Geoffrey Gilmore , diretor do evento, acha que o Sundance é um festival de descobertas de cineastas, acima de tudo.
– Algumas pessoas costumam falar em descoberta de novos filmes, mas para mim é muito mais uma oportunidade para descobrir novos talentos – afirma Gilmore, complementando que tem lutado constante para que os jovens diretores não fiquem muito deslumbrados e que possam aproveitar esse momento, em vez de se sentirem pressionados para sair do festival como as revelações do ano.
A largada oficial desta 21ª edição acontece numa sessão de gala, com a exibição de Happy endings, de Don Roos. Com um bom elenco, que inclui Ray Liotta, Laura Dern e Lisa Kudrow, o filme trata de três histórias interligadas por dez personagens. Para figurar como um dos 32 longas das duas mostras principais do festival – a de dramas e a de documentários -, o longa deve ser inédito em território americano e ter pelo menos 50% do seu orçamento bancado sem ajuda de nenhum estúdio.
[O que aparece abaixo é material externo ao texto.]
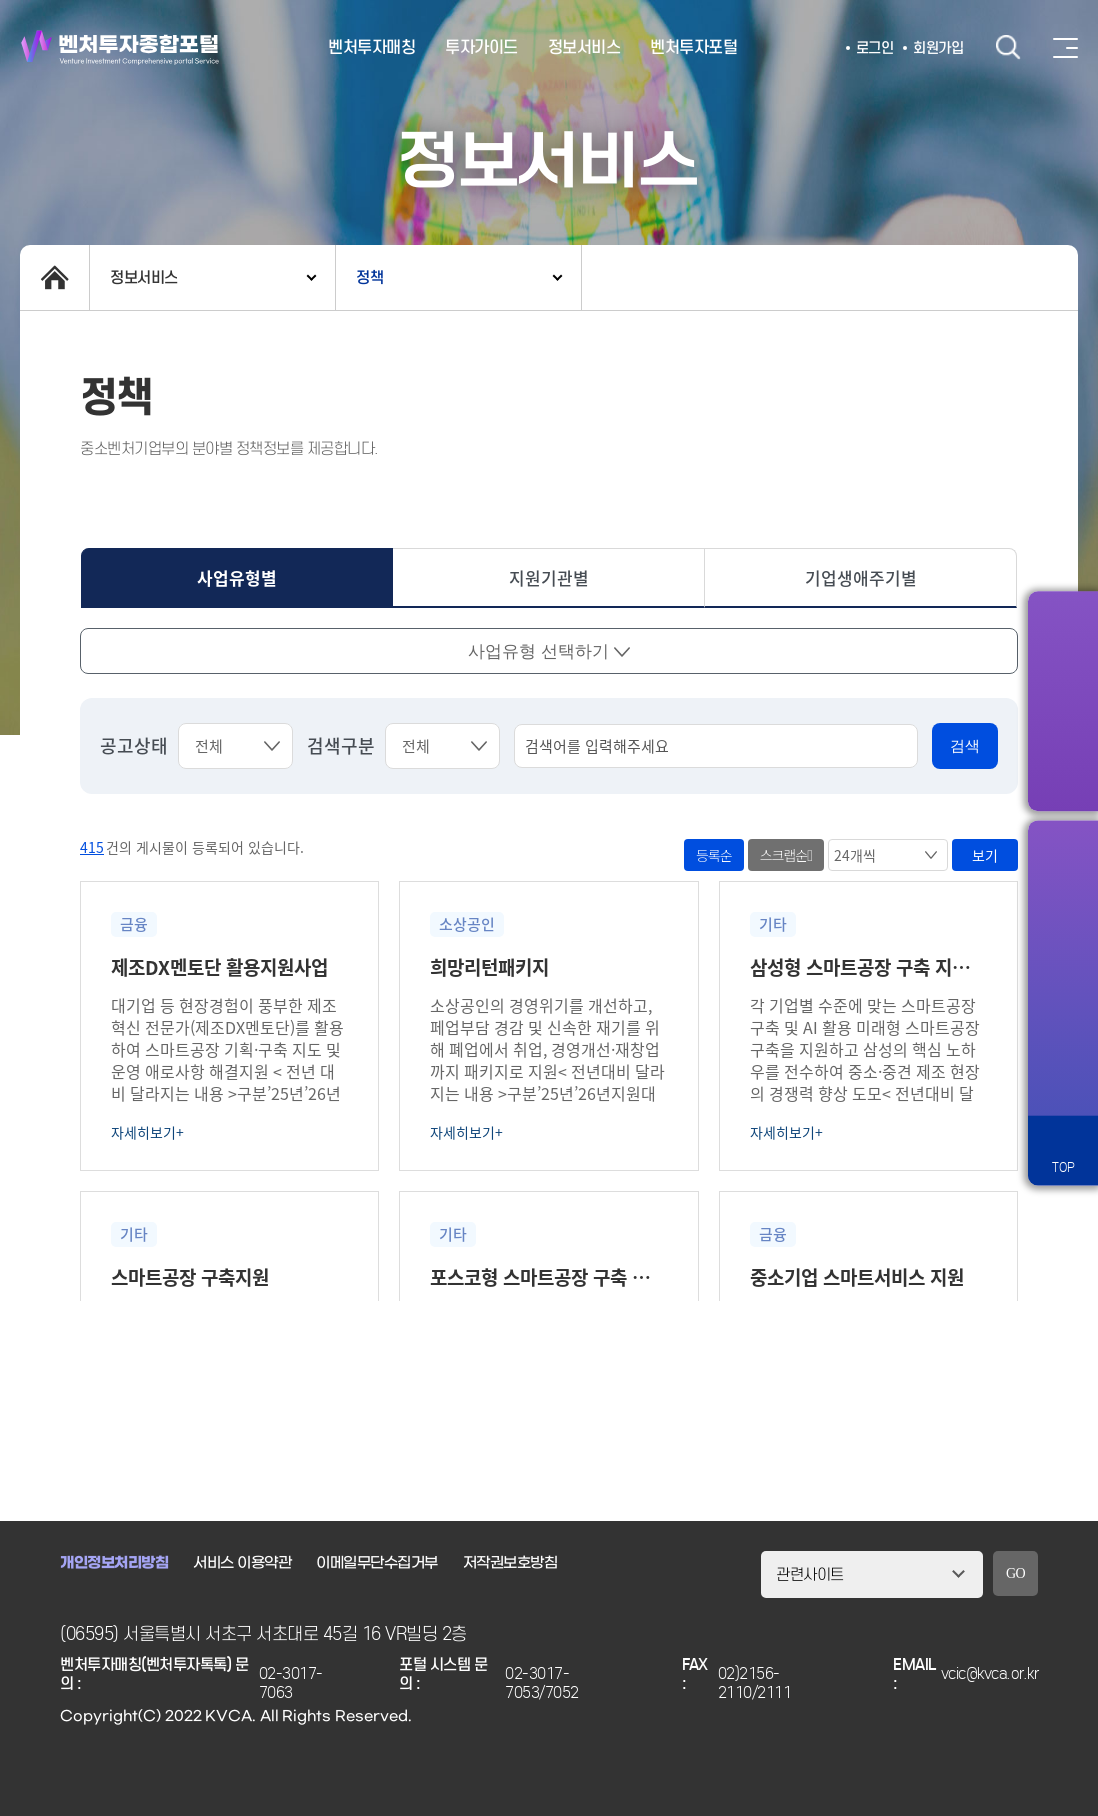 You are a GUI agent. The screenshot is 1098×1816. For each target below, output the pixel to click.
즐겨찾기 (1063, 940)
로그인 (875, 48)
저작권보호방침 (510, 1563)
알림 (1063, 870)
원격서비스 (1063, 1080)
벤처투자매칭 (371, 47)
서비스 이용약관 (242, 1563)
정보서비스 (584, 47)
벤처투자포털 (693, 47)
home (54, 277)
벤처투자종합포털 (120, 47)
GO (1015, 1573)
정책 (369, 277)
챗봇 (1063, 1010)
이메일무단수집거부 (377, 1563)
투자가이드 (481, 47)
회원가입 (938, 48)
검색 (1008, 47) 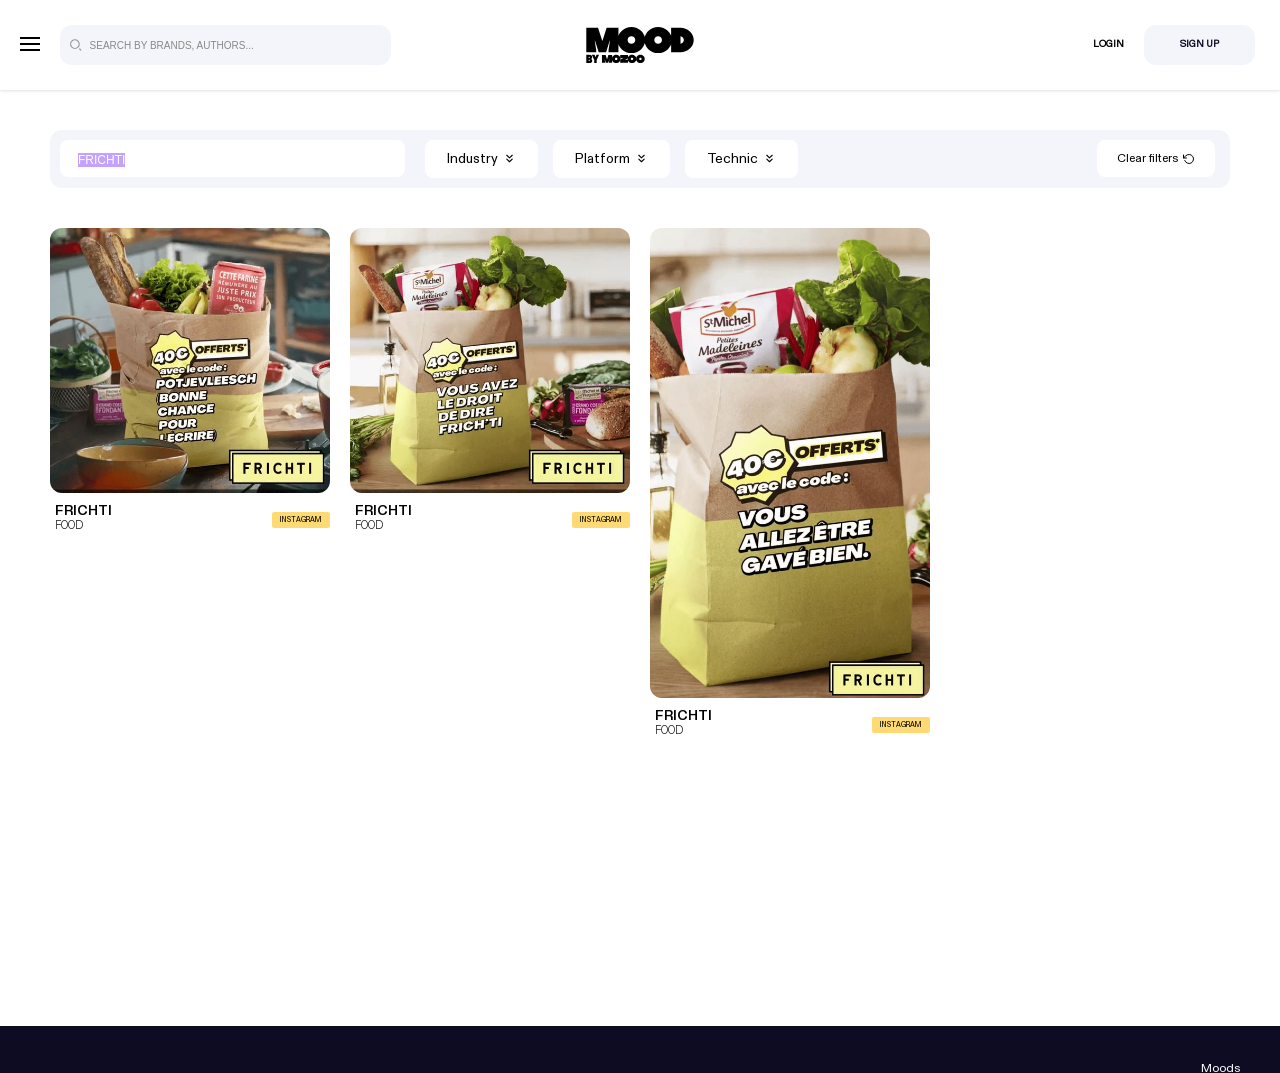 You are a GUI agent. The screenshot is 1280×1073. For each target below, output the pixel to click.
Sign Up (1199, 44)
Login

Entre os muitos estreantes, o ator Steve Buscemi participa com Lonesome Jim, seu terceiro trabalho atrás das câmeras. Com um elenco liderado por Casey Affleck e Liv Tyler, o filme segue um homem fracassado que volta a morar com os pais. Na competitiva de documentários, com temas pesados como pedofilia, erros judiciais e guerras, alguns já despertam curiosidade. É o caso de Twist of faith, de Kirby Dick, sobre um homem traumatizado por abuso sexual quando menino; After Innocence, de Jessica Sanders, com o drama de condenados que após décadas na prisão são inocentados; e Why we fight, de Eugene Jarecki, sobre a Guerra do Iraque.
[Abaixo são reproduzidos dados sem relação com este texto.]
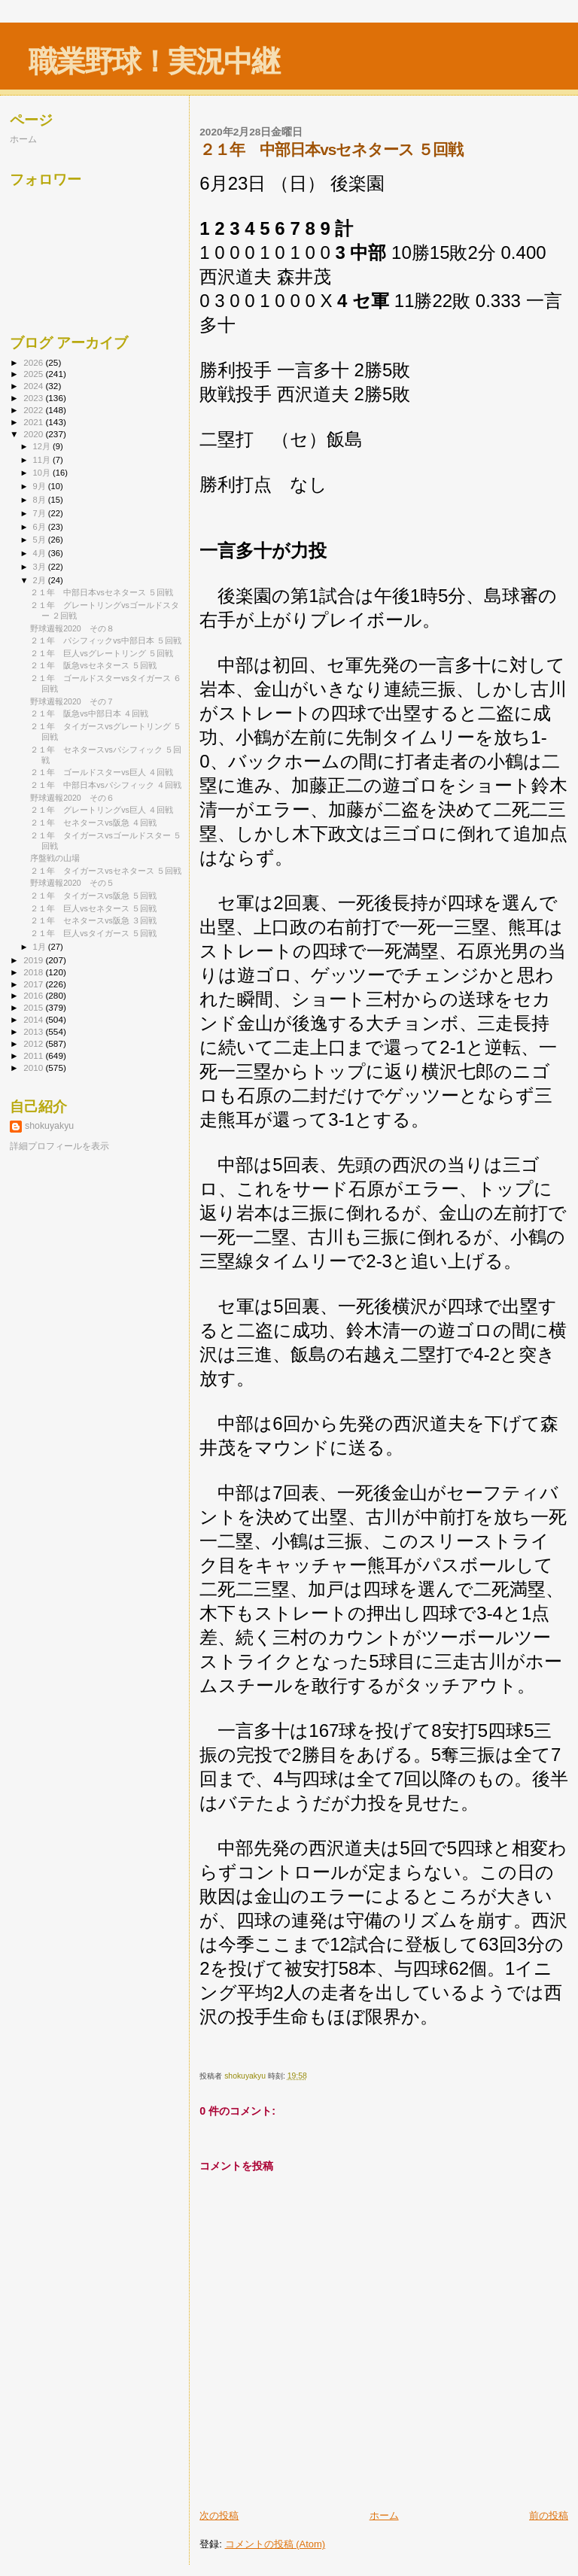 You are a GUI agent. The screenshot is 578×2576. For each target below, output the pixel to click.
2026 (34, 362)
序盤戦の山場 (55, 857)
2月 (40, 580)
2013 (34, 1031)
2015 (34, 1007)
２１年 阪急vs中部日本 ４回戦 (89, 713)
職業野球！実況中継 (154, 61)
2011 (34, 1055)
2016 (34, 995)
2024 (34, 386)
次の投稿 (219, 2515)
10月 (43, 472)
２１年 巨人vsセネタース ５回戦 (93, 908)
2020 (34, 434)
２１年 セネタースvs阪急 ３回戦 (93, 920)
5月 (40, 539)
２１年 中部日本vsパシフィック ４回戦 (105, 784)
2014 (34, 1019)
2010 (34, 1067)
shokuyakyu (49, 1126)
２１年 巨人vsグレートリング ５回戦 (101, 653)
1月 (40, 946)
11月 (43, 459)
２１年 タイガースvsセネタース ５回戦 (105, 870)
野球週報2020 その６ (72, 797)
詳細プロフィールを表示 (59, 1146)
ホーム (384, 2515)
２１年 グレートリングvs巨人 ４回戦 (101, 809)
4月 (40, 553)
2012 (34, 1043)
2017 (34, 984)
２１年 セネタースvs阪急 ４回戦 (93, 822)
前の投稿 (548, 2515)
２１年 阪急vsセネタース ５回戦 (93, 665)
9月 (40, 486)
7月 (40, 513)
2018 (34, 972)
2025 (34, 374)
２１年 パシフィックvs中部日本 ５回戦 (105, 640)
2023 (34, 398)
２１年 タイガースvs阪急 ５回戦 (93, 895)
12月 (43, 446)
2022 (34, 410)
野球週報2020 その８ (72, 628)
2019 (34, 960)
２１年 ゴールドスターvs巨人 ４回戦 (101, 772)
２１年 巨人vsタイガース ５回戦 (93, 933)
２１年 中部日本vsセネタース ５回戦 (101, 592)
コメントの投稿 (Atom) (275, 2544)
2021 (34, 422)
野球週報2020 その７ (72, 701)
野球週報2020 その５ (72, 882)
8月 (40, 499)
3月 (40, 566)
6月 (40, 526) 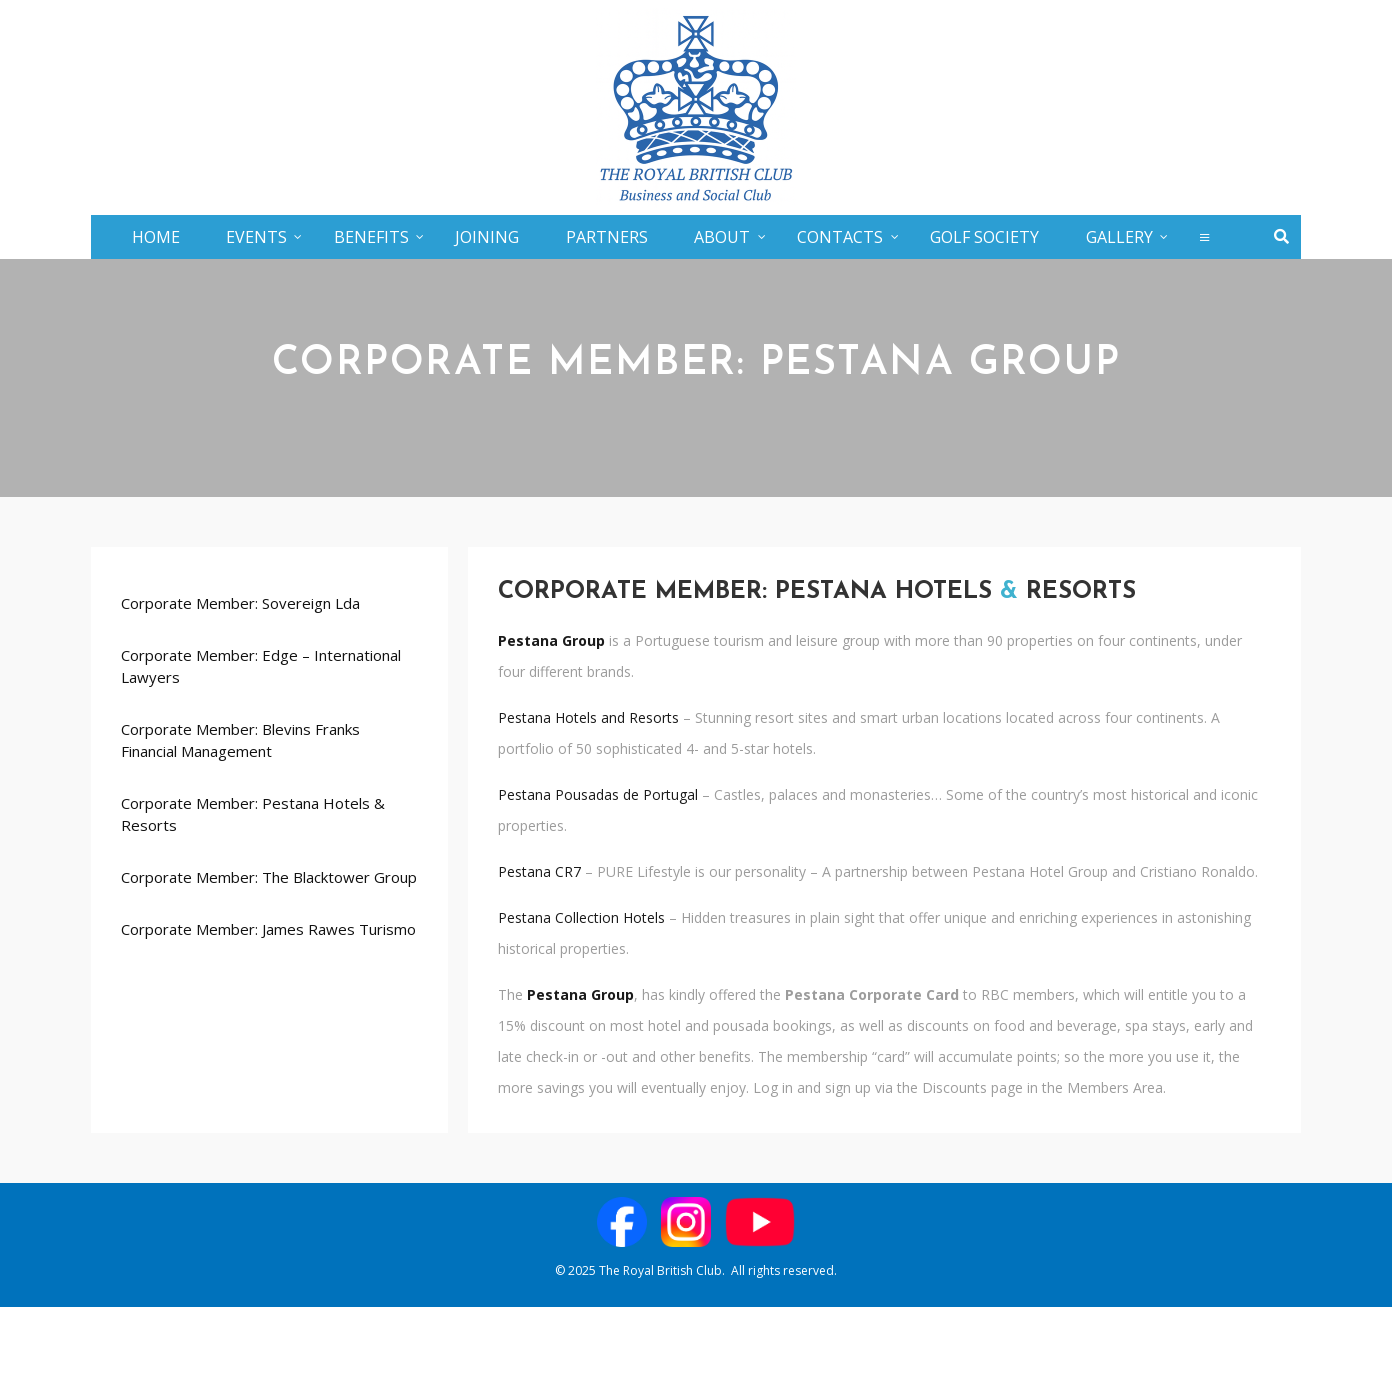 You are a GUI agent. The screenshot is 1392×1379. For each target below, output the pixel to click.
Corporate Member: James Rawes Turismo (268, 929)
Além das competitivas americanas, o festival passa a incluir nesta edição duas mostras competitivas dedicadas ao cinema internacional, a Documentário Mundial e a Cinema Mundial. Com a criação da mostra competitiva para estrangeiros – até então só americanos competiam – acontece a tão sonhada diversidade proclamada por Robert Redford:
– Desde o início planejávamos direcionar o festival para a diversidade de visões, procurando descartar qualquer caráter discriminatório ou comercial – diz o idealizador e criador do Sundance.
Muitos diretores estão no primeiro ou segundo filme, o que parece ter sido uma intenção dos organizadores.
– Uma das coisas que queremos é descobrir e apoiar novos talentos no cenário mundial. Não é uma seção para autores e mestres – explica Caroline Libresco, programadora do Sundance.
Nessa primeira edição, com 16 títulos, selecionados entre 843 inscrições, os países mais representados são a Coréia do Sul e Argentina, cada um com dois filmes. Da Coréia serão mostrados This charming girl, do estreante Lee Yun-Ki, um retrato de uma funcionária dos correios, e Green chair, de Park Chul-Su, sobre uma mulher condenada por seduzir um menor. A crise argentina funciona como pano de fundo para Palermo Hollywood, de Eduardo Pinto, um thriller sobre marginais adolescentes. O outro portenho é Cama adentro, de Jorge Gaggero, com Norma Aleandro no elenco. A representação latino-americana se completa com Crônicas (Equador/México), de Sebastian Cordero, vencedor do prêmio Sundance/NHK de melhor roteiro latino-americano em 2002.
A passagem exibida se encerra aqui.